- **Assigned task**: Write out, word for word, the part of the listing below that opens with the line containing "Доставим ваш заказ" and closes with the line containing "Работаем для вас, без выходных.", keeping both of those lines and adding no others.
===
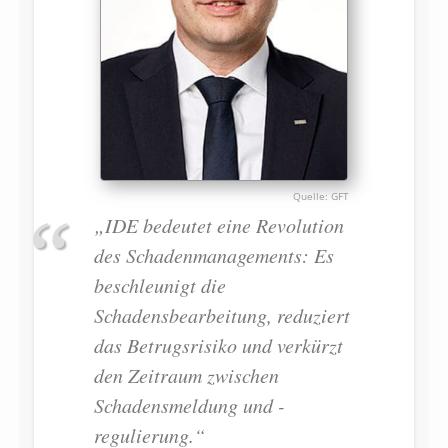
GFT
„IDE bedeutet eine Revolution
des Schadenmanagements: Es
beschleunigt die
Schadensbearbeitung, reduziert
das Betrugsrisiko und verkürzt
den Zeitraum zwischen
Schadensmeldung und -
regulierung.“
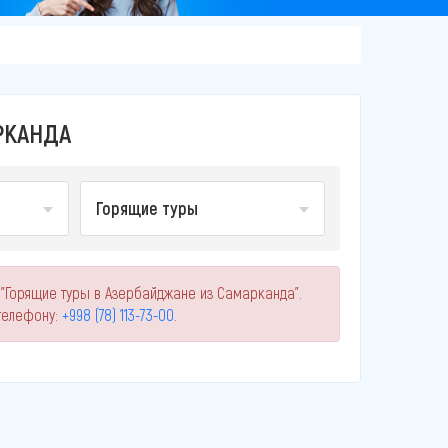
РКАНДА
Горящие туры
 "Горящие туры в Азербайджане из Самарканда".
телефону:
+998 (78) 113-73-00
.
===
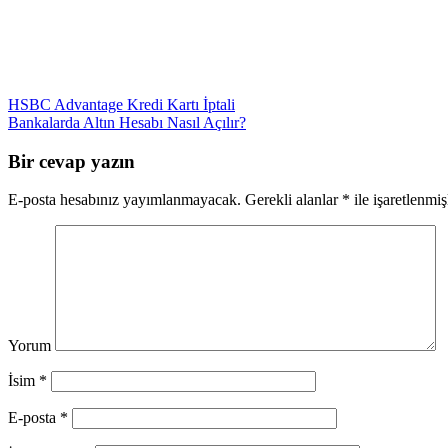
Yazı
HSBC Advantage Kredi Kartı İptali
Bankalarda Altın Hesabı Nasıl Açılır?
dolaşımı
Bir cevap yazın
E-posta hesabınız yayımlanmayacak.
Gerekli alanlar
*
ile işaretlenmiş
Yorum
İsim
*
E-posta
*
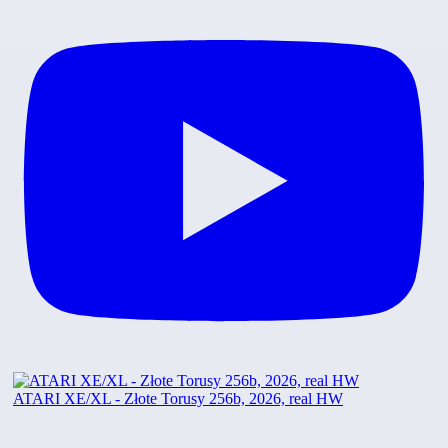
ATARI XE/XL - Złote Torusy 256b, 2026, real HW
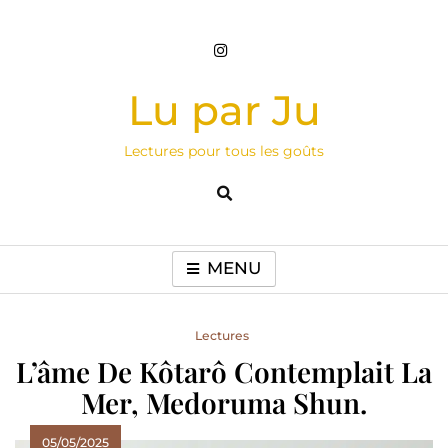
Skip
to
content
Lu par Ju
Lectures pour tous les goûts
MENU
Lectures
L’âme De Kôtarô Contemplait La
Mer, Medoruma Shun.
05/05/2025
===
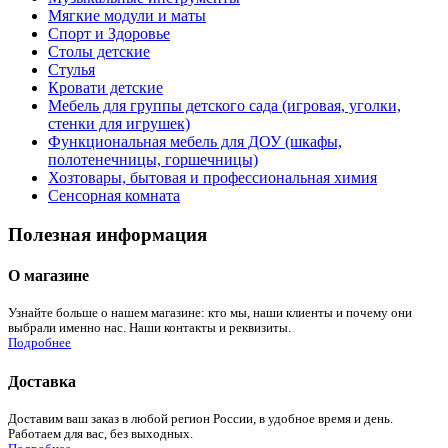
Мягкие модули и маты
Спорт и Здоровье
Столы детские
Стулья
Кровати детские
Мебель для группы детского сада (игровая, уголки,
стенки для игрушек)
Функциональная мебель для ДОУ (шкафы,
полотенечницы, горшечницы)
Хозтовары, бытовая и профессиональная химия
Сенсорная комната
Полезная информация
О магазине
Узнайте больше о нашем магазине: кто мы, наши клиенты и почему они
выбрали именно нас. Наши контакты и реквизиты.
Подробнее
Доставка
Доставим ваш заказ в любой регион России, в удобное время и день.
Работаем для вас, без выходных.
===
- **Completed exercise**:
Доставим ваш заказ в любой регион России, в удобное время и день.
Работаем для вас, без выходных.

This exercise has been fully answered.